A few days ago I was trying to track down a performance issue in a project that loads and parses JSON. I wrote a couple of benchmarks in different languages to see if it was a language issue, a library issue, or something else entirely.

One thing that stood out was my BlitzMax test was parsing quickly, but it took an age to load the initial data.

Naturally I had to drop everything to try and figure out what was happening.

The problem

The file to be loaded was around 900KB, and the following function was used to load it into memory:

Function LoadFileAsString:String(url:Object)
    Local streamIn:TStream = ReadFile(url)
    Local contents:String  = ""

    While Not(file.Eof())
        contents:+ file.ReadLine() + "~n"
    Wend

    Return contents
End Function

Reading the file byte-by-byte (using ReadByte) is far slower than using ReadLine. This approach works well enough on small files (< 20kB), but gets very slow as they get larger.

The solution

I figured loading everything into a bank and converting that to a string would be quicker. After all, a string is just a collection of bytes with a null terminator, and a BlitzMax bank is a collection of bytes.
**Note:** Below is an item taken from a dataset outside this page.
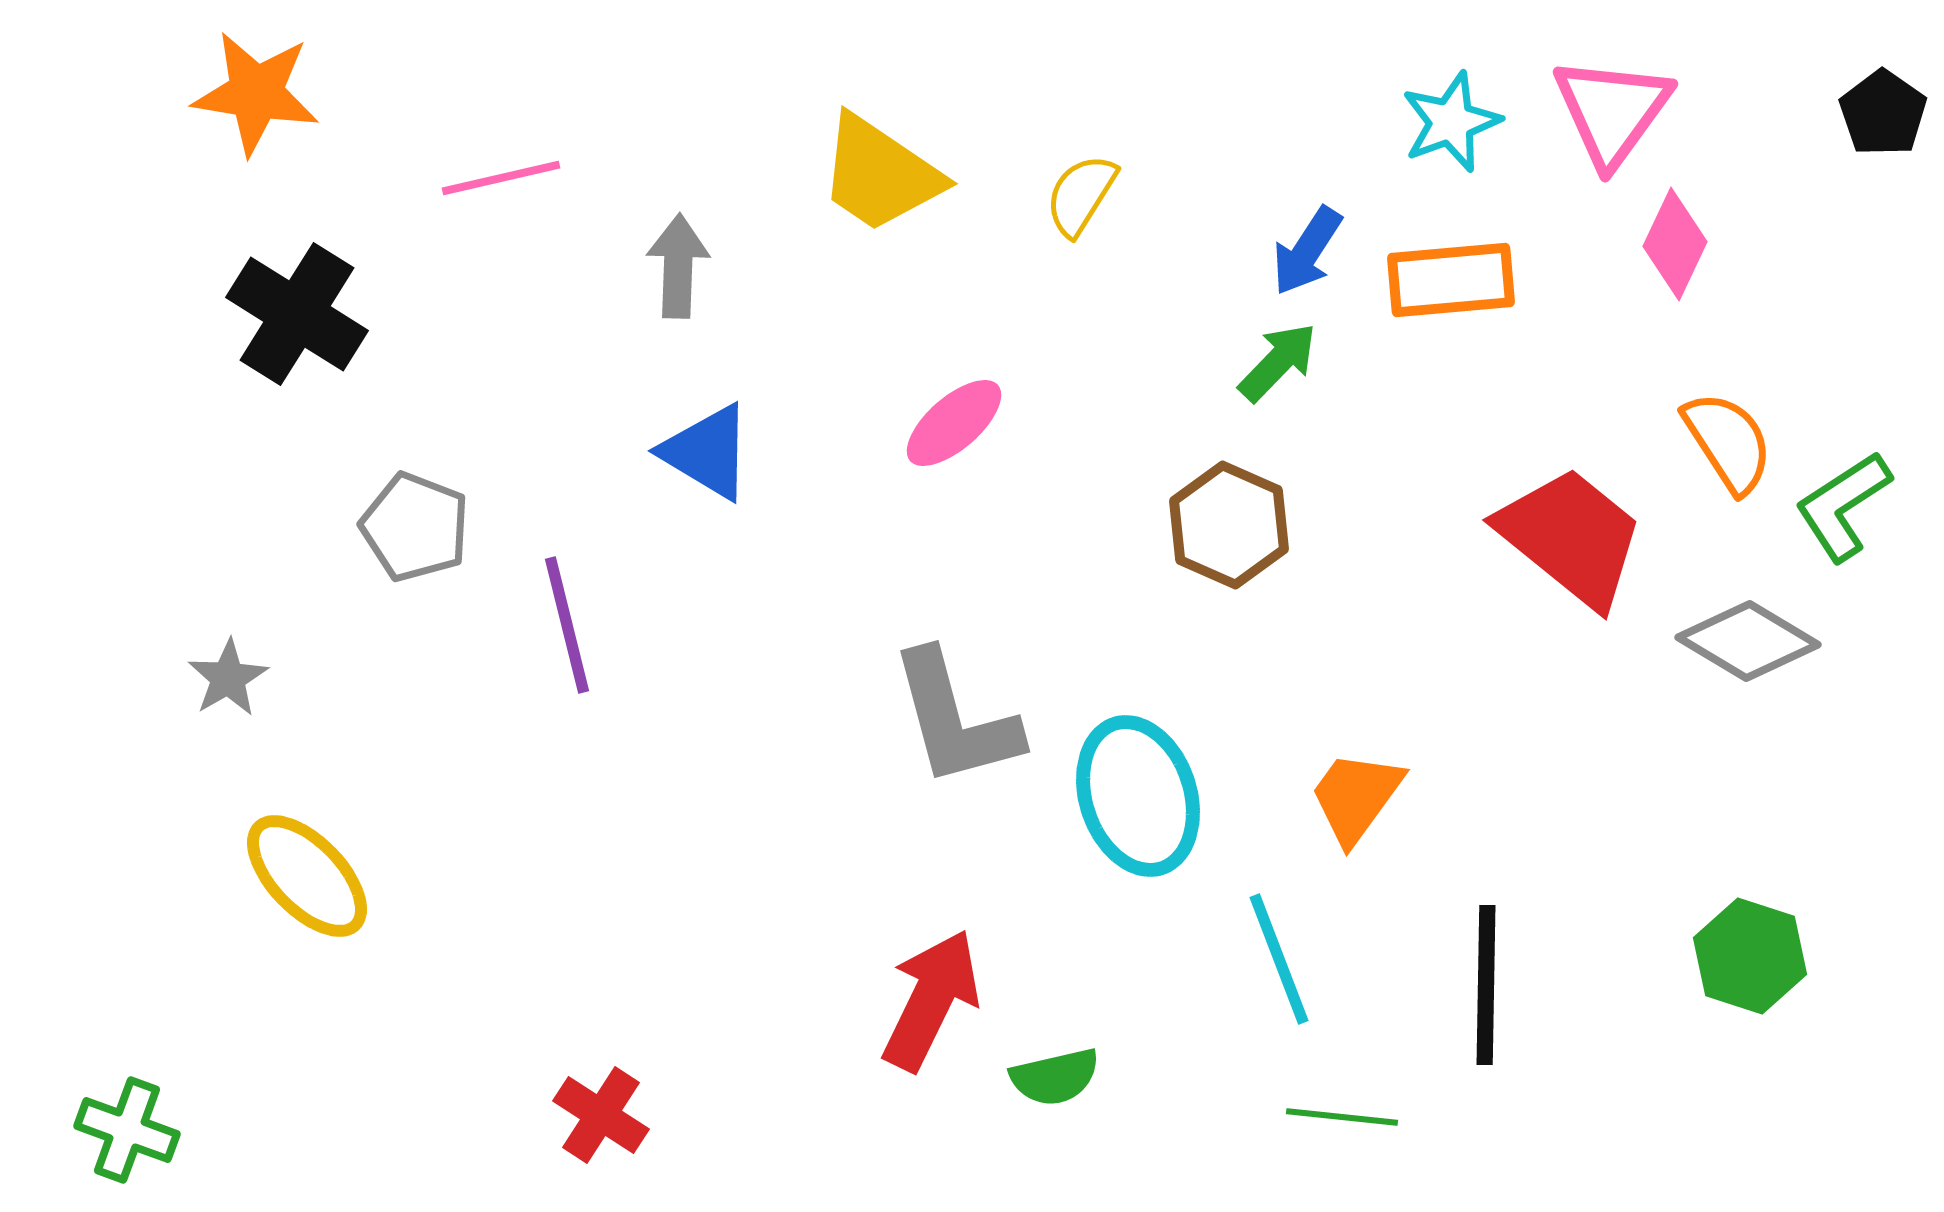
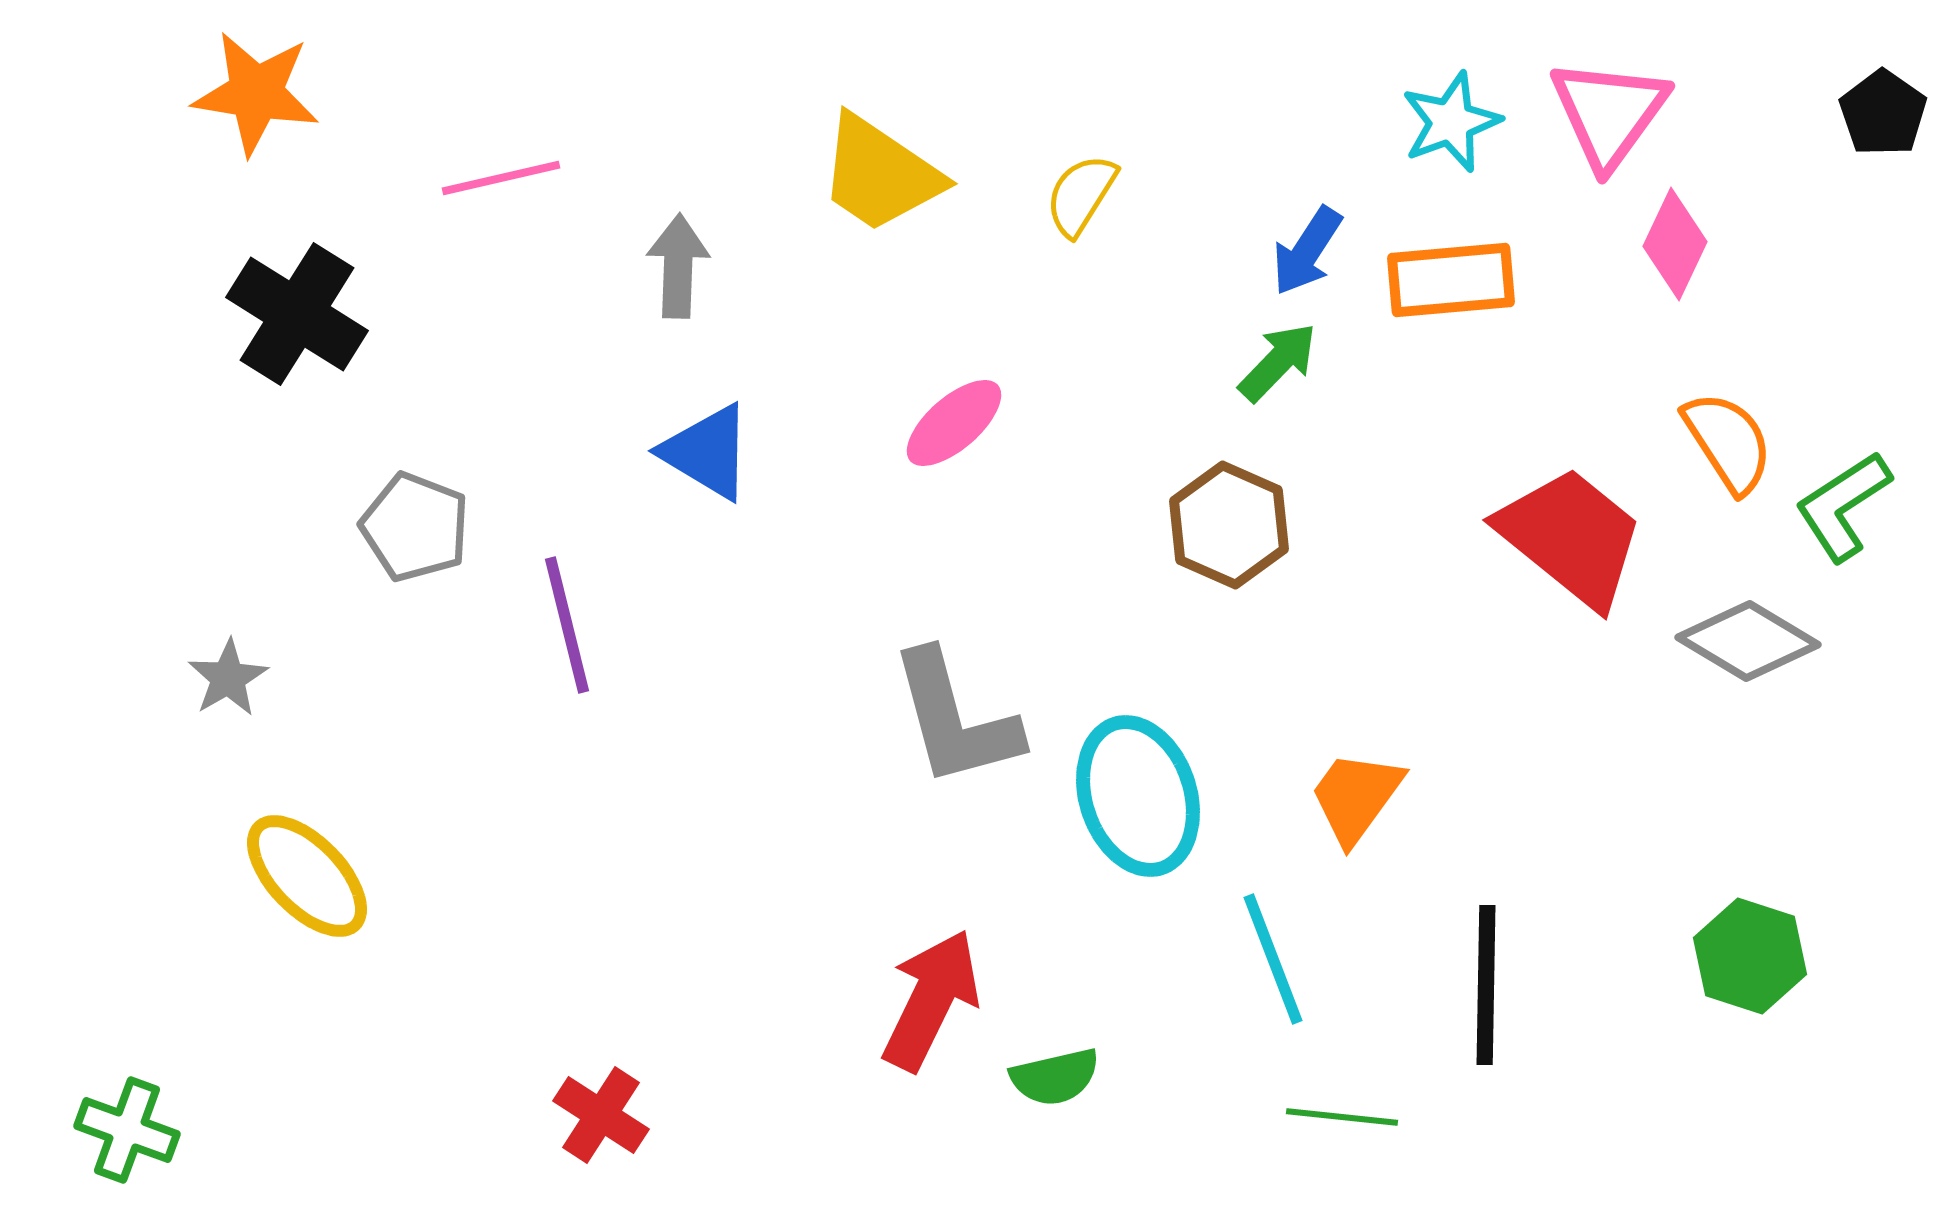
pink triangle: moved 3 px left, 2 px down
cyan line: moved 6 px left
The first approach was to read the bank using LoadBank and then building a string using PeekByte for each character.

The results were disappointing.

After reading the documentation, I found a few functions that looked to do exactly what I needed.

The built-in String type comes with FromCString, a function that can convert a C-style string into a BlitzMax one. C-style strings are passed around in BlitzMax as a Byte Ptr type.

Even better, BlitzMax banks can use LockBank to return a pointer to their contents as a Byte Ptr.

The new code looked something like this:

Function LoadFileAsString:String(url:Object)

    ' Create a bank and load the file contents.
    Local bank:TBank = LoadBank(url)

    ' Ensure bank finishes with a 0 byte.
    ' This prevents the string from having junk bytes at the end.
    Local size:Int = BankSize(bank)
    ResizeBank(bank, size + 1)
    PokeByte(bank, size, 0)

    ' Get bank contents and convert to a string
    Local buffer:Byte Ptr = LockBank(bank)
    Local content:String  = String.FromCString(buffer)

    ' Cleanup.
    UnlockBank(bank)
    bank = null

    Return content

End Function

One important addition is adding a null terminator to the end of the loaded content. Because FromCString expects a null byte terminator, it will continue to read from memory until it finds one. This can lead to junk data at the end of the string.

Performance

The following benchmark is for a 900KB text file.

Method Average Time (ms)
Method 1 (ReadLine) 933.18
Method 2 (LoadBank) 2.8

Sometimes yak shaving comes in handy.